When I visit Substack posts it still feels like Medium to me but I'm not too sure if it's just my negative bias towards these publishing platforms generally or an actual issue I have with Substack.
Would you be willing to share what makes Substack better or different from Medium to someone who will never use either? I just have noticed a huge amount of techies use Substack and from the name I can deduce it's geared for a more tech-focused audience.
As someone who has read Substack and Medium articles on mobile, Substack has less clutter than Medium, and also doesn't require you to sign up to read the rest of the article like Medium or restrict you. Also, Substack is far more reliable than Medium, as Medium articles often times failed to deliver the article, requires you to use alternative front-end like Scribe[0].
(IMO) Substack is not geared more for a tech-focused audience; the difference between it and Medium is that Substack is focused on newsletters, not blogging, and was always laser-focused on monetizing an audience. (That aspect of Medium wasn't there from the start, and Medium has thrown a lot of monetizing strategies at the wall to see if they'd stick.) Substack is arguably competing as much with Patreon as it is with Medium.
Medium has bigger issues than its implementation. It quickly turned into the platform for relatively vacuous and self-gratifying posts that are basically “This is the deep insight I would share if I gave a TED talk”. I generally avoid going there since the quality of content is down there with long form LinkedIn posts.
This. Its content is largely written by people who seem to feel that their own opinion has some intrinsic value to other people (I used to be one of them). Doing research and focusing on weighing opposing viewpoints is too much work. Really cuts into the cathartic act of spewing words out into the world.
what you describe only happens to a "social network" where it's not a marketplace of content but of social credits instead. What you describe will not happen to substack same way it did not happen to youtube: people are here to sell content and make money, instead of selling their personal brand to make money elsewhere.
There are plenty of vapid self-aggrandizing talks on YouTube. Overacted stuff seems to have more success with the algorithm than slick marketer-style content, but I'm not sure that's an improvement.
I personally have more of an issue with people who have nothing interesting to sell, and make content to sell themselves intead. I dont have any quible with people who work hard to make and sell content. If you dont like their content you dont buy it, the martket is working.
The difference, I think, is that nobody goes to "Substack", they go to particular people on Substack. The existence of low-quality stuff on Substack doesn't have any impact on me at all, since I never see it and don't have to interact with it.
I suppose there is someone out there who actually browses the Substack front page, but this is very far from being the dominant mode for substack content.
Isn't it literally the same with Medium? People go to Medium posts from Google and co, and maybe subscribe to a specific Medium poster. Medium tries to do recommendations "since you've read X you might like Y" which are fine, but i doubt many people go to Medium.
I wasn't even aware there was such a thing, all substack content I consume I found organically. I'm sure it's much the same for the majority of their readers.

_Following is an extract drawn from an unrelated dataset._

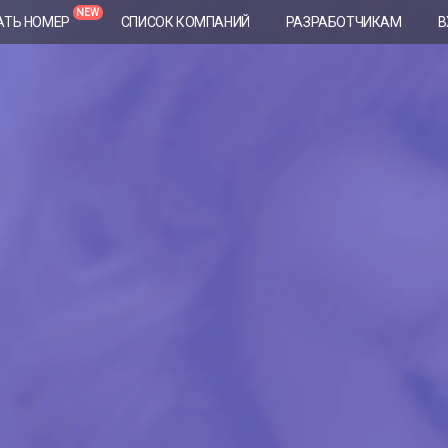
NEW
АТЬ НОМЕР
СПИСОК КОМПАНИЙ
РАЗРАБОТЧИКАМ
В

This is the Pareto principle at play, it’s the consequence of accessibility. But I’ve also found completely indie blogs that remind me of the Web 1.0/early 2.0 days.
This made me laugh! You're so right. Luckily I made no claims to the contrary otherwise it would be rather awkward. As I said in the article though, I enjoy reading other people's thoughts. Hopefully others feel the same about mine one way or another, though you can't please everyone.
> “This is the deep insight I would share if I gave a TED talk”
I don't think we should be too harsh about that sort of thing. It's hard for people to learn how to have deep insights or how to communicate them if we are hyper critical of everything that isn't a perfectly formed nugget of transcendental genius. People need a bit of license to be over-excited about their own insights or over-optimistic or slightly prententious as they work out their voice. Sure, it's annoying, and taken too far it can be very unpleasant, but it's also probably a necessary part of learning to do and share anything creative.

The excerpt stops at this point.